Illustration + Narrative

As far as I know, nobody at Newhall Klein keeps stacks of neatly pressed shirts in their desk so they can seamlessly move from the night’s debauchery to another day of booze, brilliant ideas and gazing at dresses so tailored they appear to be skin.

Then again, I’m not always one to notice. I tend to learn the office news from status updates rather than conversations occurring around the corner. That’s because sometimes, as a writer, you have to create your own world by drawing on details farther away. Writing, thinking, researching scenarios transports you. To a place that is, hopefully, better.

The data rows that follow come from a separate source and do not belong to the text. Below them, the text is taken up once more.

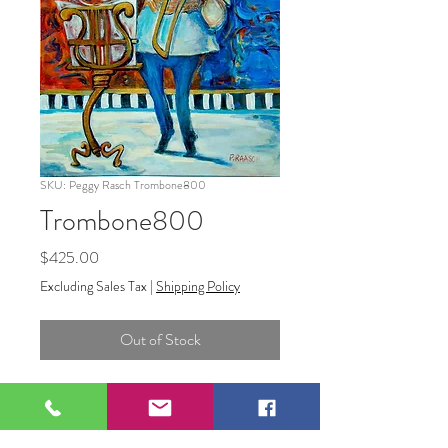
SKU: Peggy Rasch Trombone800
Trombone800
Price
$425.00
Excluding Sales Tax
|
Shipping Policy
Out of Stock
Trombone800 16x 20 Acrylic on
Stretched Canvas.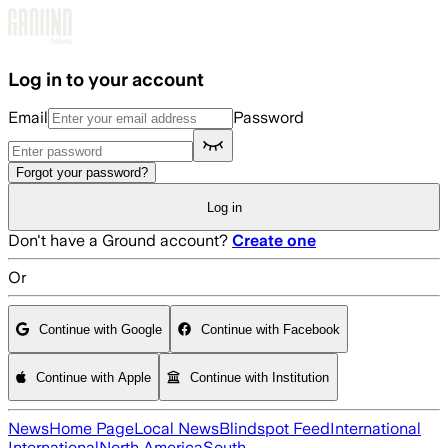
Skip to main content
Log in to your account
Email
Password
Forgot your password?
Log in
Don't have a Ground account?
Create one
Or
Continue with Google
Continue with Facebook
Continue with Apple
Continue with Institution
News
Home Page
Local News
Blindspot Feed
International
International
North America
South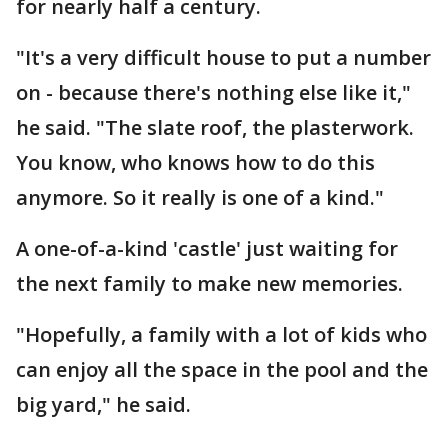
for nearly half a century.
"It's a very difficult house to put a number
on - because there's nothing else like it,"
he said. "The slate roof, the plasterwork.
You know, who knows how to do this
anymore. So it really is one of a kind."
A one-of-a-kind 'castle' just waiting for
the next family to make new memories.
"Hopefully, a family with a lot of kids who
can enjoy all the space in the pool and the
big yard," he said.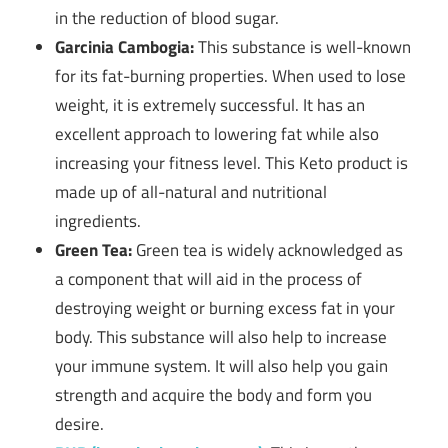
in the reduction of blood sugar.
Garcinia Cambogia:
This substance is well-known
for its fat-burning properties. When used to lose
weight, it is extremely successful. It has an
excellent approach to lowering fat while also
increasing your fitness level. This Keto product is
made up of all-natural and nutritional
ingredients.
Green Tea:
Green tea is widely acknowledged as
a component that will aid in the process of
destroying weight or burning excess fat in your
body. This substance will also help to increase
your immune system. It will also help you gain
strength and acquire the body and form you
desire.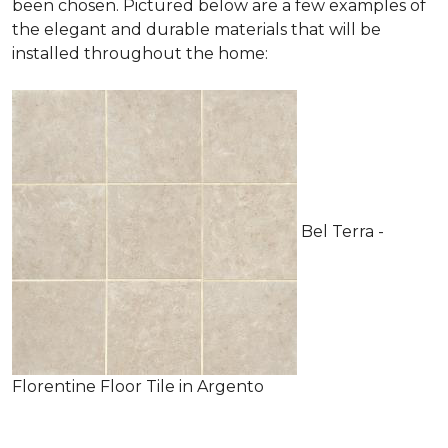
been chosen. Pictured below are a few examples of
the elegant and durable materials that will be
installed throughout the home:
Bel Terra -
Florentine Floor Tile in Argento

Then there is the other side of the story: illustration. What makes graphics so magical, and what attracted me to this business, is their immediacy. How long does it take to feel the mood, message and spirit of a work of art? A well-designed ad? Without even realizing it, you form an instant opinion that shapes how you view everything that follows. It’s like magic, and you can’t have effective marketing without it.

Now back to the flip side. Imagine the most captivating illustration with no narrative. Imagine all of those Mad Men and women dressed up on the set, puffing smoke, walking in circles with no story. The show’s success is not only its mesmerizing appearance, but its subtly evolving plot that draws you deeper and deeper until you realize you ended up somewhere entirely different than where you began. Narrative is lasting. While graphics can sometimes do it alone, words are too powerful to omit from the picture.

So how does all of this relate to our work for you? In a writer’s world, the one I imagine at a desk with no backup wardrobe tucked inside, every brand, every point of sale, every ad and campaign is the result of two good friends – illustration and narrative – joining hands and lifting viewers to new heights that are impossible to forget.